In short, this is a very ordinary potato with a very ordinary life. Although there are some spectacular exceptions, those elements jar slightly, as it’s the banality of the everyday that binds us to Protagonist and makes this show special. We recognise in the potato what we all have in common: we are each the hero and villain of our own tragicomedies.

So how do Batisfera make the tale of a humble potato so engaging? It’s in the skill of the puppeteer, Valentina Fadda. Strutting around the table, holstered with the knives she uses to carve out the vegetables, she creates character with an economy of movement. She infuses drama and personality into the storytelling, though an occasional lack of vocal clarity meant some lines were lost.

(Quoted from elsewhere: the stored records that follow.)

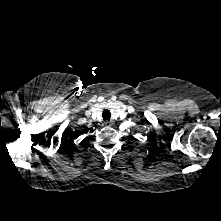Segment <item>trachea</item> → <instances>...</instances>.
<instances>
[{"mask_svg": "<svg viewBox=\"0 0 221 221\" xmlns=\"http://www.w3.org/2000/svg\"><path fill=\"white\" fill-rule=\"evenodd\" d=\"M102 117L104 119V121L106 120H110V117H111V113L109 110H104L103 113H102Z\"/></svg>", "mask_w": 221, "mask_h": 221, "instance_id": "1", "label": "trachea"}]
</instances>
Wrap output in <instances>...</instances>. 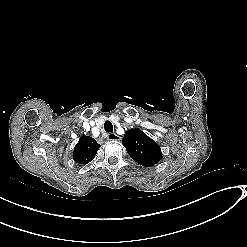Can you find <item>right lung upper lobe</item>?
I'll return each instance as SVG.
<instances>
[{"label":"right lung upper lobe","instance_id":"obj_1","mask_svg":"<svg viewBox=\"0 0 247 247\" xmlns=\"http://www.w3.org/2000/svg\"><path fill=\"white\" fill-rule=\"evenodd\" d=\"M100 145L89 136H82L74 147V161L79 164H87L93 160Z\"/></svg>","mask_w":247,"mask_h":247}]
</instances>
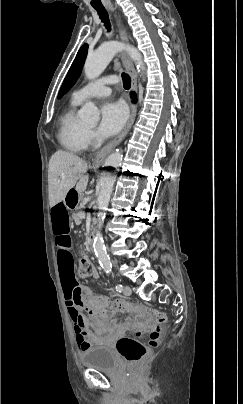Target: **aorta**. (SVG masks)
I'll use <instances>...</instances> for the list:
<instances>
[{"instance_id":"762f6f07","label":"aorta","mask_w":243,"mask_h":404,"mask_svg":"<svg viewBox=\"0 0 243 404\" xmlns=\"http://www.w3.org/2000/svg\"><path fill=\"white\" fill-rule=\"evenodd\" d=\"M118 52H127L129 58L135 62L137 70H139V68L140 70H145L142 56L137 48H133V46H129V44H124V42H104L95 52L88 54L84 64L86 78H88V80L98 78ZM78 116L81 122H85V124L97 126L99 122L98 108H96L93 102H88V104L82 106L81 110L78 112ZM122 160L123 156L119 150L118 152H114V154H110L107 160L104 161L100 172L101 190L97 198L96 217L98 218V222L93 248L105 272L111 270V264L107 254H105L101 228L103 226V219L107 217L108 204L113 192L114 183L116 182V170H119Z\"/></svg>"}]
</instances>
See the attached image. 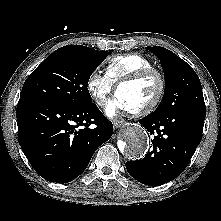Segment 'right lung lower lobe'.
<instances>
[{
  "label": "right lung lower lobe",
  "mask_w": 221,
  "mask_h": 221,
  "mask_svg": "<svg viewBox=\"0 0 221 221\" xmlns=\"http://www.w3.org/2000/svg\"><path fill=\"white\" fill-rule=\"evenodd\" d=\"M16 117L24 154L36 172L50 182L67 183L78 177L96 149L113 134L112 123L94 103L71 107L20 99Z\"/></svg>",
  "instance_id": "obj_1"
}]
</instances>
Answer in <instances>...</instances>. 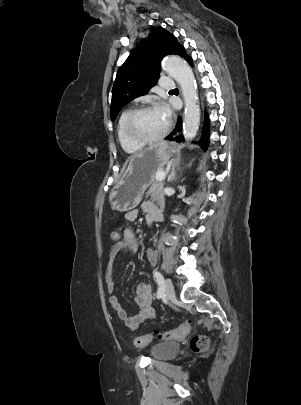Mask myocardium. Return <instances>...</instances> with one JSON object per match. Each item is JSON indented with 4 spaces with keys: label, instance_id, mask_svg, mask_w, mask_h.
Wrapping results in <instances>:
<instances>
[{
    "label": "myocardium",
    "instance_id": "myocardium-1",
    "mask_svg": "<svg viewBox=\"0 0 301 405\" xmlns=\"http://www.w3.org/2000/svg\"><path fill=\"white\" fill-rule=\"evenodd\" d=\"M152 109H154L152 106L143 105V106H140V107L130 111V113L128 114L126 122H125V134L132 143H134L136 145H140V146L153 144V143H156V142L162 140L169 133L170 128H171V122L169 120H167V124H166L165 128L163 129V131L155 137L141 138L134 133L133 124H134L136 117L139 114H141L145 111H148V110H152Z\"/></svg>",
    "mask_w": 301,
    "mask_h": 405
}]
</instances>
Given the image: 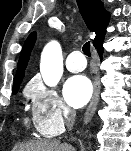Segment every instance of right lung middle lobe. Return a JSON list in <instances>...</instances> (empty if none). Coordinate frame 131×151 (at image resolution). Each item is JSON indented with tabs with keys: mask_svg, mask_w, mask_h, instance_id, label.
Listing matches in <instances>:
<instances>
[{
	"mask_svg": "<svg viewBox=\"0 0 131 151\" xmlns=\"http://www.w3.org/2000/svg\"><path fill=\"white\" fill-rule=\"evenodd\" d=\"M18 89H19V88L13 89V93L16 94Z\"/></svg>",
	"mask_w": 131,
	"mask_h": 151,
	"instance_id": "1",
	"label": "right lung middle lobe"
}]
</instances>
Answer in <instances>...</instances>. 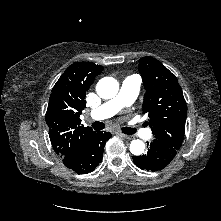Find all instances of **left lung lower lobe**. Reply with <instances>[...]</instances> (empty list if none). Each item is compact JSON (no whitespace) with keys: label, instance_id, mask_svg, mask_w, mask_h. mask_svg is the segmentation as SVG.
<instances>
[{"label":"left lung lower lobe","instance_id":"1","mask_svg":"<svg viewBox=\"0 0 221 221\" xmlns=\"http://www.w3.org/2000/svg\"><path fill=\"white\" fill-rule=\"evenodd\" d=\"M148 151L141 156H133V162L141 169L159 171L165 168L176 155L177 151L162 147L154 142L148 143Z\"/></svg>","mask_w":221,"mask_h":221}]
</instances>
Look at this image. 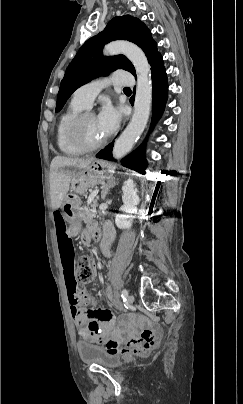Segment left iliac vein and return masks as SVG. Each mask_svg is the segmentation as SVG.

It is also in the cleverness of the set, with an apparently simple table deftly adjusted to create the different scenes. And it’s in the use of light: the small hand-held torch moved around to illuminate our potato protagonist from different positions, and multiple other clever light effects in miniature.

This is a beautifully-crafted show, that takes everything about the cycles of life and the realities we all face – and coalesces it into a tight 30 minutes and several vegetables.